Я питаю глубочайшее восхищение и сочувствие к народу Западного Берлина, который многое вынес и который явил стойкость и, быть может, наибольшую политическую сознательность, какой обладает в наши дни хоть какое-либо население. С другой стороны, разве народ Западного Берлина более достоин самоопределения, чем народ Восточного Берлина, или Восточной Германии, или Польши, или Венгрии, или Перу? Или более достоин, чем те немцы, которых прежний режим определил как евреев и которым уж точно не предоставили никакого самоопределения?

Разумеется, я желал бы, чтобы всякий человек и всякая группа были свободны выражать себя, со своим собственным укладом жизни, но главное моё соображение в том, что, пока мы не начнём прежде всего с защиты самоопределения других людей, всякое самоопределение, какого мы можем добиться для себя, окажется весьма мимолётным и непрочным и, вероятнее всего, будет разрушено при первой же прихоти случая.

На мой взгляд, у берлинского вопроса есть лишь одно созидательное решение. Западным берлинцам, думается мне, следовало бы сказать нечто вроде этого:

«Нам, западным берлинцам, надлежит взять на себя почин и определить свою судьбу в пределах того, что возможно и что нравственно верно.

Взглянем в лицо тому факту, что Берлин как национальная столица мёртв и обесславлен. В прошлом, будучи столицей, он был средоточием прусской, а позднее нацистской спеси, а ныне он — административный центр урезанного вассального государства. Что же до нас, до Западного Берлина, то мы попросту стали яблоком раздора между великими державами — пешкой, которой, вероятно, пожертвуют, — источником опасного трения, занозой в теле человечества.
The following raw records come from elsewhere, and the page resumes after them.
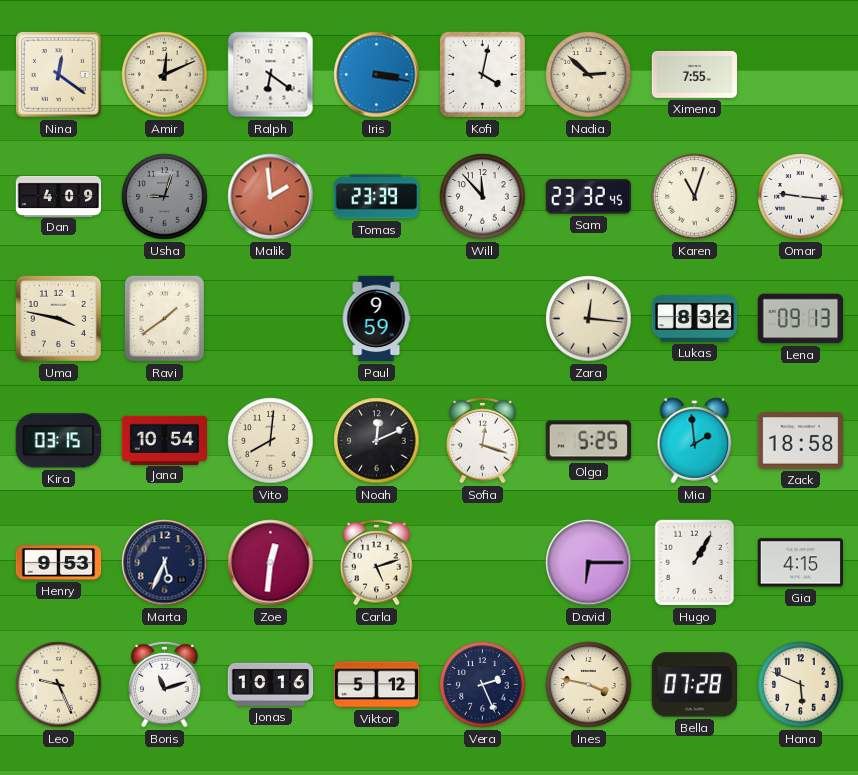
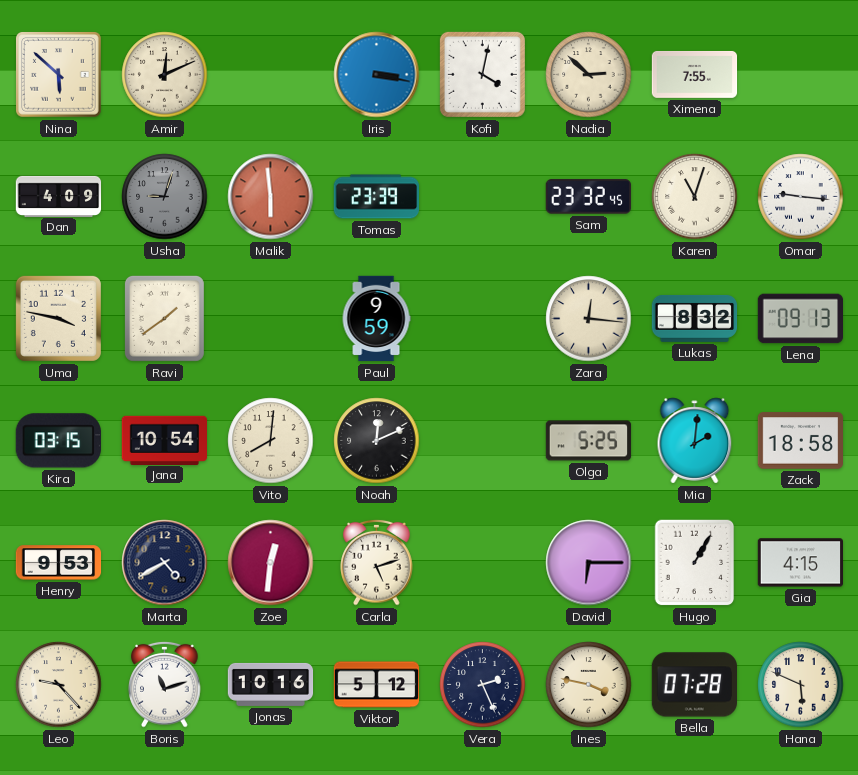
Nina: 12:21 -> 5:52
Ralph: 6:21 -> none
Malik: 1:59 -> 5:59
Will: 11:53 -> none
Sofia: 12:18 -> none
Mia: 1:59 -> 2:01
Marta: 5:34 -> 4:40
Leo: 9:26 -> 9:23
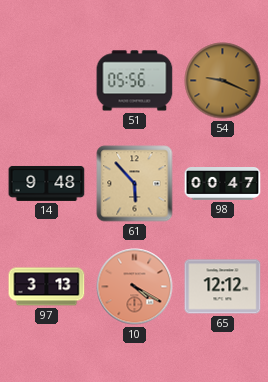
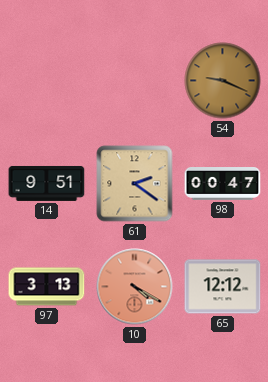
51: 05:56 -> none
14: 9:48 -> 9:51
61: 5:53 -> 2:21
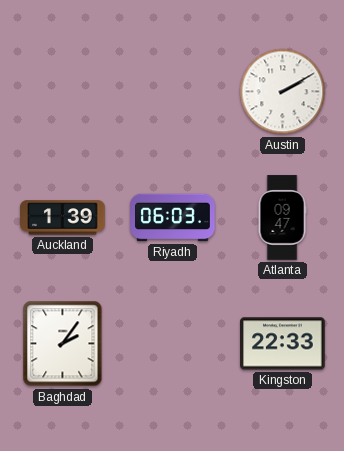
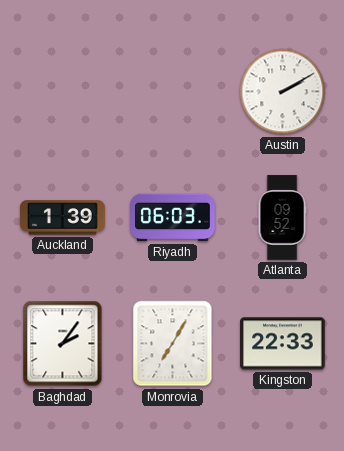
Atlanta: 09:47 -> 09:52
Monrovia: none -> 7:05
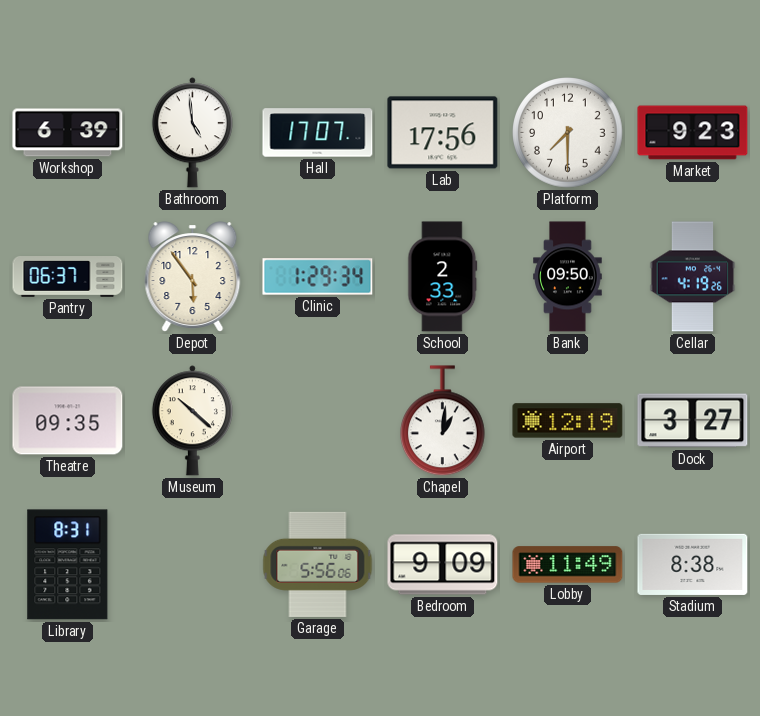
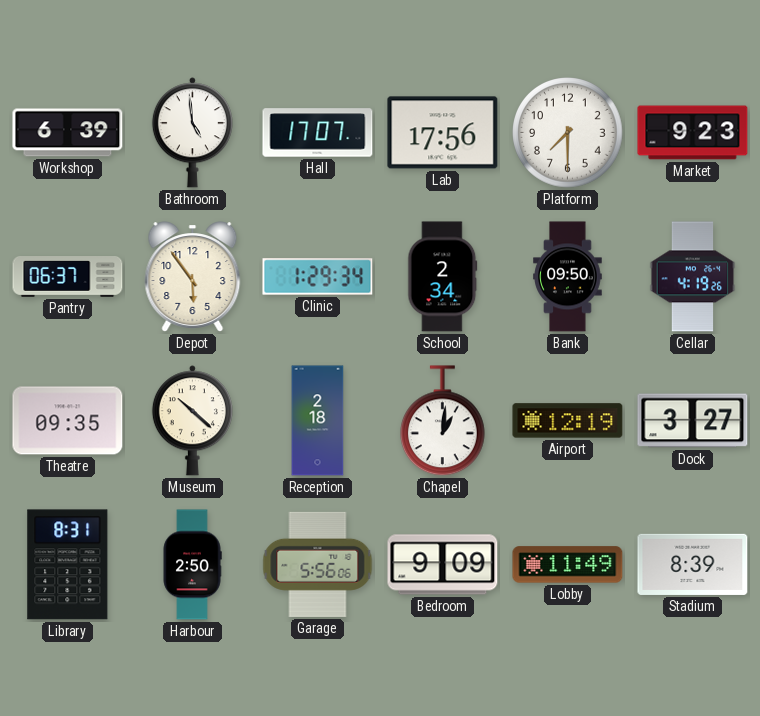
School: 2:33 -> 2:34
Reception: none -> 2:18
Harbour: none -> 2:50
Stadium: 8:38 -> 8:39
В прошлом столицы побеждённых государств сравнивали с землёй, как был сровнён Карфаген. Ныне человечество несколько продвинулось — их сравнивают с землёй ещё до поражения. Но мы всё ещё сохраняем преимущество внести свою лепту в дело мира во всём мире. Мы всё ещё можем протянуть руку помощи нашим соседям.

А посему мы отказываемся и отрекаемся от нашего политического союза с Бонном, который технически трудно совместить с четырёхдержавным или трёхдержавным статусом этого города и трудно осуществить ввиду географического положения.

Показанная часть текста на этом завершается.